The simple pleasures of beering locally. I'm older now, and simple beer pleasures are the most meaningful to me. They tend to be encountered locally. It is my aim to get unplugged and explore some of them, slowly and thoughtfully. I'd tell you where it's leading, except that I've no idea ... and that's the whole point of the journey: To find out.
Friday, February 03, 2006
Barley Island bottled beers available at local package stores.
Barley Island Brewing Company is located in downtown Noblesville, Indiana, just north of Indianapolis, and near Carmel and Fishers. The brewmaster is Jon Lang, whom I've met at various beer functions and found to be a good-natured, talented fellow typical of the good people you meet in this business.
My old friend Joe Brower, Indy northside resident, has tipped more than one glass at Barley Island, and generally provides good reports as to the quality and ambience of the brewpub itself.
Having not visited, my impressions of Barley Island's beers have been gleaned from the aforementioned fests and the fairly recent availability of bottled (12-oz; six-pack) products: Dirty Helen Brown Ale and Brass Knuckles Oatmeal Stout. There may be another that I've missed -- Blind Tiger?
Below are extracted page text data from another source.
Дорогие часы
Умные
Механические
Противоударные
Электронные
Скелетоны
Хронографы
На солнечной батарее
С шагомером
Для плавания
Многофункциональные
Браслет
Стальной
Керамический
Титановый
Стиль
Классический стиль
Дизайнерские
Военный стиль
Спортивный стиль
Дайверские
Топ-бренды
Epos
Also, and for reasons that elude me, I've yet to try the bourbon barrel (Buffalo Trace distillery) version of the Oatmeal Stout, so if any reader gets hold of one, bring it in and I'll swap a beer for it.
They're doing the bourbon barrel stout (or porter) the whole year round, which is a good idea, and it would be even better if a Kentucky-based pub brewer did it all the time (BBC Beer Company recently announced a co-branded bourbon barrel rollout).
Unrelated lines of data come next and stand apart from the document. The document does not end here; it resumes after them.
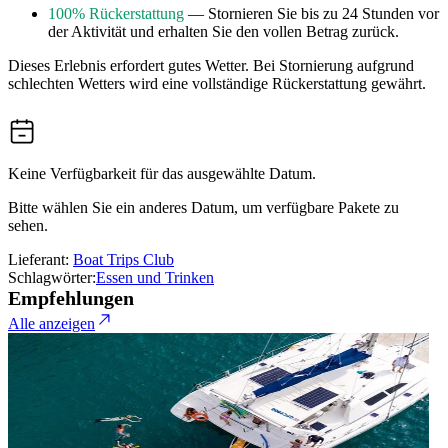
100% Rückerstattung
— Stornieren Sie bis zu 24 Stunden vor
der Aktivität und erhalten Sie den vollen Betrag zurück.
Dieses Erlebnis erfordert gutes Wetter. Bei Stornierung aufgrund
schlechten Wetters wird eine vollständige Rückerstattung gewährt.
Keine Verfügbarkeit für das ausgewählte Datum.
Bitte wählen Sie ein anderes Datum, um verfügbare Pakete zu
sehen.
Lieferant:
Boat Trips Club
Schlagwörter:
Essen und Trinken
Empfehlungen
Alle anzeigen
Technically, both the Brown and the Oatmeal Stout are true to style and hit squarely in the middle of the target, with Dirty Helen attractive and quaffable at 4.3% abv (English Mild territory, bringing to mind NABC's Community Dark), and the Oatmeal Stout sufficiently roasty and bearing the silken touch expected from the genre.
Barley Island's obviously using a small-volume bottling system; the beers I sampled were fresh and the carbonation fine. Labels are stylish and stand out on the shelf -- and when you get into bottling, that's crucial.
If I had the choice of Avery Ellie's Brown and Anderson Valley Barney Flats, and given that Browns and Oatmeals Stouts aren't personal favorite styles, I might opt for the Colorado and California microbrewed versions if the price point were the same -- but my guess is that Barley Island's beers are a bit below that, leaving them a more economical alternative than these competing microbrews, and certainly a better buy than imported Samuel Smith's.
After Gravity Head, I'll try to bring in kegs of Barley Island for the all-important multi-pint test.
Meanwhile, I know that Keg Liquors and Bridge Liquors carries these beers.
Has anyone seen them at Old Mill or anywhere else?